§ **Stored items from a collection**
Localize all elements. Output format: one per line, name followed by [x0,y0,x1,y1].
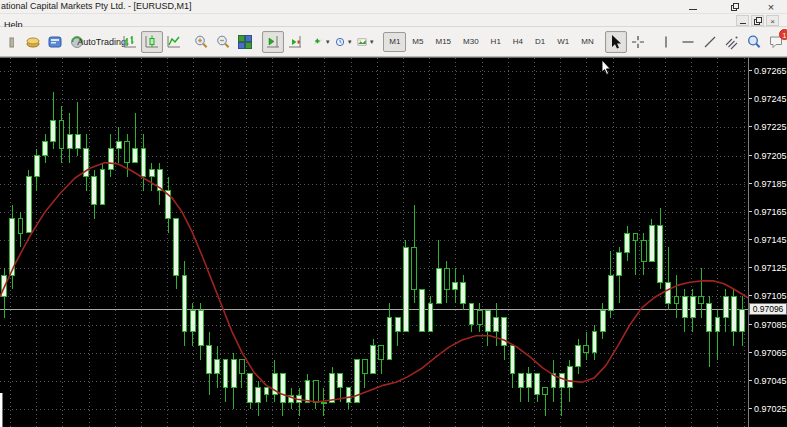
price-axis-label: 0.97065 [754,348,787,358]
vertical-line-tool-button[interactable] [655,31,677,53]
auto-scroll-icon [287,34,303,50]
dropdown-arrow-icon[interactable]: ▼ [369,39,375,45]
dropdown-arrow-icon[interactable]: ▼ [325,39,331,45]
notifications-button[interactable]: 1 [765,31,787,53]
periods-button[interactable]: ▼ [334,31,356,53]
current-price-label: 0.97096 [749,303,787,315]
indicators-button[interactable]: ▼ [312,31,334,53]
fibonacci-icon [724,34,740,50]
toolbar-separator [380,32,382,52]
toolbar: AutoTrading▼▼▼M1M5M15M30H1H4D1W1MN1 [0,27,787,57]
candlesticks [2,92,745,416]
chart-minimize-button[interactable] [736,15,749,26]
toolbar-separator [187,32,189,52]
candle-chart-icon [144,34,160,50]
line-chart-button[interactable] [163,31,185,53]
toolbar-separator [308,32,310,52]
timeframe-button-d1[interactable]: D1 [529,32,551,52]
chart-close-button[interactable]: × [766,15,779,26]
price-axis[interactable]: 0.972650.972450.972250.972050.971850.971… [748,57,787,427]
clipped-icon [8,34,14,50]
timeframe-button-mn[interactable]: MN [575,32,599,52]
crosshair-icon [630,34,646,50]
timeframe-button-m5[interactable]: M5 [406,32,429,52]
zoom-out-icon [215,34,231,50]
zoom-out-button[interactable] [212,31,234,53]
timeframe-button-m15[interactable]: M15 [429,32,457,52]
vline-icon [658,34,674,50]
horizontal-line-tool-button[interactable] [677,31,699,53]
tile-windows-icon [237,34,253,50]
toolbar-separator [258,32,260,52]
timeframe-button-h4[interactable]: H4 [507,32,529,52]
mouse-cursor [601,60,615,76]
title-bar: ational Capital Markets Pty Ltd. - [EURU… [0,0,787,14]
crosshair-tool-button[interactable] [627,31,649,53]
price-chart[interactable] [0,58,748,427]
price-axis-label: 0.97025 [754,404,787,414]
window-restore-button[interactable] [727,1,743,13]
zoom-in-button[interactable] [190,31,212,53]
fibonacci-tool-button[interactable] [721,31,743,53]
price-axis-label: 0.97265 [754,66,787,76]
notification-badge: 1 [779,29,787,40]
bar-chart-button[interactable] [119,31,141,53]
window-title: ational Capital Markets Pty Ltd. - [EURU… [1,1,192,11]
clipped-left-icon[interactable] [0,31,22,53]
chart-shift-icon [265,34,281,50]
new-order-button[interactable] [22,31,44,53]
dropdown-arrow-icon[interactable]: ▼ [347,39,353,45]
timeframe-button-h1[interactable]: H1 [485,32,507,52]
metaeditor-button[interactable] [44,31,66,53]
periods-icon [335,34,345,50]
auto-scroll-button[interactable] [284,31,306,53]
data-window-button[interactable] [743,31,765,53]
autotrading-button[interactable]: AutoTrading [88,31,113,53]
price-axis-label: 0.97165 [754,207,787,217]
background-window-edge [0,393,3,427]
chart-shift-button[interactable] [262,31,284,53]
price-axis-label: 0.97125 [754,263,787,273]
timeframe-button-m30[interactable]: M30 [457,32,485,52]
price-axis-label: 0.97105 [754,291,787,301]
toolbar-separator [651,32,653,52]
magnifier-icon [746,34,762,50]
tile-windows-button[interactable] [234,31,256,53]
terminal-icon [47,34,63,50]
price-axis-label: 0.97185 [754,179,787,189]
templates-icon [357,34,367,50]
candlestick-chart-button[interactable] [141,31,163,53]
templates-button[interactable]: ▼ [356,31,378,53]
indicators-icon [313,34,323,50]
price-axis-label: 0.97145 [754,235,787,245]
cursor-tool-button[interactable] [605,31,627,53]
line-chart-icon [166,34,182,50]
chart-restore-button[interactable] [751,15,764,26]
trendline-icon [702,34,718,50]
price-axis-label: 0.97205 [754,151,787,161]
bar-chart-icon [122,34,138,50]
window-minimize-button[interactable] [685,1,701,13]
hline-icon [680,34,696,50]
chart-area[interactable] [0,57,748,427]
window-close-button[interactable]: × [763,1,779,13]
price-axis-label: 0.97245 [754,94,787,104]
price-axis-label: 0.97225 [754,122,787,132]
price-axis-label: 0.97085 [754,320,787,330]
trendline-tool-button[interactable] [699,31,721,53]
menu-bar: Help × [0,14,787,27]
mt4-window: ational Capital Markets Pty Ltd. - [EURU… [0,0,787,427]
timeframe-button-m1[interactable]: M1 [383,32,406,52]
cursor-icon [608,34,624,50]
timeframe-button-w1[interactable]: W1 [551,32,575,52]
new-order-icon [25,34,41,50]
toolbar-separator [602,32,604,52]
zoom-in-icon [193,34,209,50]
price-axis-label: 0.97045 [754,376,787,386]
...
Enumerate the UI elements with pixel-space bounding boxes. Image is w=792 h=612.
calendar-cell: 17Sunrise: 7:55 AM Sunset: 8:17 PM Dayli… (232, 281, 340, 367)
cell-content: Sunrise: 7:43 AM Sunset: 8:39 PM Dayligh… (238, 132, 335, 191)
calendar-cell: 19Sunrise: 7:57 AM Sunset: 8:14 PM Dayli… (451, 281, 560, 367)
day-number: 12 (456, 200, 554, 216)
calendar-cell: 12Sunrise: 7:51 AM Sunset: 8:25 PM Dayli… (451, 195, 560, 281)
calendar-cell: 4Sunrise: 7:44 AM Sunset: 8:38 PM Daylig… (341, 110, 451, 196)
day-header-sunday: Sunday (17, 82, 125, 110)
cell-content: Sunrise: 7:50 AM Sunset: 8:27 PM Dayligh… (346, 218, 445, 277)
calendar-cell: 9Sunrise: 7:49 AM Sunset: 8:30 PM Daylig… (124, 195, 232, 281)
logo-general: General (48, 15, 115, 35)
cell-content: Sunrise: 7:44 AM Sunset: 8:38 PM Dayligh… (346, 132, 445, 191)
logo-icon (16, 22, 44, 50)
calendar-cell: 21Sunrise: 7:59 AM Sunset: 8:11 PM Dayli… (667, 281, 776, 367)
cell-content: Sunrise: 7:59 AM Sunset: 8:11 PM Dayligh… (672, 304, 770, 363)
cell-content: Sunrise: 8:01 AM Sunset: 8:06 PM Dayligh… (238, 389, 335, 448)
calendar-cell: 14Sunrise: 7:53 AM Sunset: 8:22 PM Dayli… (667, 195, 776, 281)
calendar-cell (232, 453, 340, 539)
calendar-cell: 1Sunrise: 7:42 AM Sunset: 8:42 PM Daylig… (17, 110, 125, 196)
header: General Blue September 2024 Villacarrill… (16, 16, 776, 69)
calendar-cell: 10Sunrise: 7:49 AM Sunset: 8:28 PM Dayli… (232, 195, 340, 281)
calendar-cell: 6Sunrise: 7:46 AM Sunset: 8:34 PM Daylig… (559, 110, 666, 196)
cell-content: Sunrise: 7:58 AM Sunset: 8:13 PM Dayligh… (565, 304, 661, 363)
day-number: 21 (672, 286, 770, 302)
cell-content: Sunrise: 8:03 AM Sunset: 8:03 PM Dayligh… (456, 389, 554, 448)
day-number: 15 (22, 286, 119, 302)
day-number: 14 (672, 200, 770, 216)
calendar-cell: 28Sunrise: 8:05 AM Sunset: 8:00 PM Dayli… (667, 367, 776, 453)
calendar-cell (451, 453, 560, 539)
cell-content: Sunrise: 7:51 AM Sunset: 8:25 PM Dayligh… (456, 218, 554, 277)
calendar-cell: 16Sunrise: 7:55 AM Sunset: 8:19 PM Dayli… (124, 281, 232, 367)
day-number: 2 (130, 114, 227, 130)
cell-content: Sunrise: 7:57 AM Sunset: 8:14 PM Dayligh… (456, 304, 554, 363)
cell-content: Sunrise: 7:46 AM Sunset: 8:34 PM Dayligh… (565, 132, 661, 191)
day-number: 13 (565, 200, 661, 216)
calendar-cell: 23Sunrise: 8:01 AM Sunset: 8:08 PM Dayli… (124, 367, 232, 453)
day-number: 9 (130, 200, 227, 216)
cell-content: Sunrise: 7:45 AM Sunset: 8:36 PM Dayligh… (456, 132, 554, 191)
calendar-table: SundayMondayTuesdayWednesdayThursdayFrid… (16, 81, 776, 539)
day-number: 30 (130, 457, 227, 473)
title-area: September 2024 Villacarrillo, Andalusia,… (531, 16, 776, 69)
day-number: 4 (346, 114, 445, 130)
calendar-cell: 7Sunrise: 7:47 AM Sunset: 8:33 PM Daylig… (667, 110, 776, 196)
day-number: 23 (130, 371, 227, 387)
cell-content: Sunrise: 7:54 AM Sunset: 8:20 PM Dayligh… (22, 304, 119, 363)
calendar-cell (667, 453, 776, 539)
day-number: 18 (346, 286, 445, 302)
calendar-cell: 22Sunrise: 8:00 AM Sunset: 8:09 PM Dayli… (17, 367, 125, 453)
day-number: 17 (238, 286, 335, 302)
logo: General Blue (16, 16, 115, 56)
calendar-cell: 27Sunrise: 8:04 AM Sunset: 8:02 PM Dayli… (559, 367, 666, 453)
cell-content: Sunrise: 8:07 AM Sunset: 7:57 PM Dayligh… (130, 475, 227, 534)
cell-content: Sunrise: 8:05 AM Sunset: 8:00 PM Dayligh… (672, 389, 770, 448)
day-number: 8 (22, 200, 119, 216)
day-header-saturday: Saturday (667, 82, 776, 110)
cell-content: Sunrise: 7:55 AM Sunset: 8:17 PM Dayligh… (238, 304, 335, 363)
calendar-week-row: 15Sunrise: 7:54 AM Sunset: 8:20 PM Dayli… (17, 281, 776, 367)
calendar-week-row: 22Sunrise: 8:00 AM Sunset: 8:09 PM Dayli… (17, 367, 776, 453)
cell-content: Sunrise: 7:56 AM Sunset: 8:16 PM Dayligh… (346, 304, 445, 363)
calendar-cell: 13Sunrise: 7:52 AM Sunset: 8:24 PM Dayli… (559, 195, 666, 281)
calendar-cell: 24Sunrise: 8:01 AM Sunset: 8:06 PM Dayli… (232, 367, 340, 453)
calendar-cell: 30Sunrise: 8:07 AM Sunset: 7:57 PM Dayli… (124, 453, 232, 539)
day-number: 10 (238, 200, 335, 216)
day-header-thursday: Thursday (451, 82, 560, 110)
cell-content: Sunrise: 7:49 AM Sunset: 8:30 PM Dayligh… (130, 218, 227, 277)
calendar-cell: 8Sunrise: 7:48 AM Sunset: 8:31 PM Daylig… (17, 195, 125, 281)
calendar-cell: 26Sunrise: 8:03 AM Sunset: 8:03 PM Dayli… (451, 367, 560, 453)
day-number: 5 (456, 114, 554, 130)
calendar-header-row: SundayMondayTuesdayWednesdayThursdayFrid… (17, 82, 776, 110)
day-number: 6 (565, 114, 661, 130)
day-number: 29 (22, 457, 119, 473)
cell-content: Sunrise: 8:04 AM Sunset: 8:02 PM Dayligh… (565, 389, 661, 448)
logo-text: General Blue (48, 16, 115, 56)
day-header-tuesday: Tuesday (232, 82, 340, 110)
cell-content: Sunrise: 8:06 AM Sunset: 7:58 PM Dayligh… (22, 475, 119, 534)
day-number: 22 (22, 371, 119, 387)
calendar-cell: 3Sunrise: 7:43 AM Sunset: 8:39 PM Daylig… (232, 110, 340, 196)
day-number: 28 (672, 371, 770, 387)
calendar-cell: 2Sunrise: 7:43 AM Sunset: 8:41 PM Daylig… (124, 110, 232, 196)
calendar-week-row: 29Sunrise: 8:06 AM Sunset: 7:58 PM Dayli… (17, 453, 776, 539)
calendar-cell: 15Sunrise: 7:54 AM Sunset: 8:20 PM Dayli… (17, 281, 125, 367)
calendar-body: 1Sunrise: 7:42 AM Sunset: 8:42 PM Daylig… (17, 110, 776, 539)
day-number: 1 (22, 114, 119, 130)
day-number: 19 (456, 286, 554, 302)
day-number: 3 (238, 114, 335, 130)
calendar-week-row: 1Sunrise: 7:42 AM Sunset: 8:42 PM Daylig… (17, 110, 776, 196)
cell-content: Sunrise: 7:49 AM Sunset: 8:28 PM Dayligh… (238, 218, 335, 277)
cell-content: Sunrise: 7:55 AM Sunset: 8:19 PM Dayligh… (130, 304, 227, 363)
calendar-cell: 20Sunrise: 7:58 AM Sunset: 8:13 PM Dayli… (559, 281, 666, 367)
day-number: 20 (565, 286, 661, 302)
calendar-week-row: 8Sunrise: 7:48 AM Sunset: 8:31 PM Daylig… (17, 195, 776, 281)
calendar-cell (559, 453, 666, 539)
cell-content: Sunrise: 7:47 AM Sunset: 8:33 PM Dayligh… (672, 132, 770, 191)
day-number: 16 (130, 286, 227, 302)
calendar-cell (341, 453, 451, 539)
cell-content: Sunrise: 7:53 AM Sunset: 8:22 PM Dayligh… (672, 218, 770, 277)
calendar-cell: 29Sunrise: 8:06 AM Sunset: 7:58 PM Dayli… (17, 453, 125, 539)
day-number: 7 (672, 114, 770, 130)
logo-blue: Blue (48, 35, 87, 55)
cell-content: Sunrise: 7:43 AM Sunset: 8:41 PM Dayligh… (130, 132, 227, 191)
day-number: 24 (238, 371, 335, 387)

§ **Problem description**
From the data, work out how many lines include the word "Capital"; the reply is that number and nothing else.

§ **Written solution**
3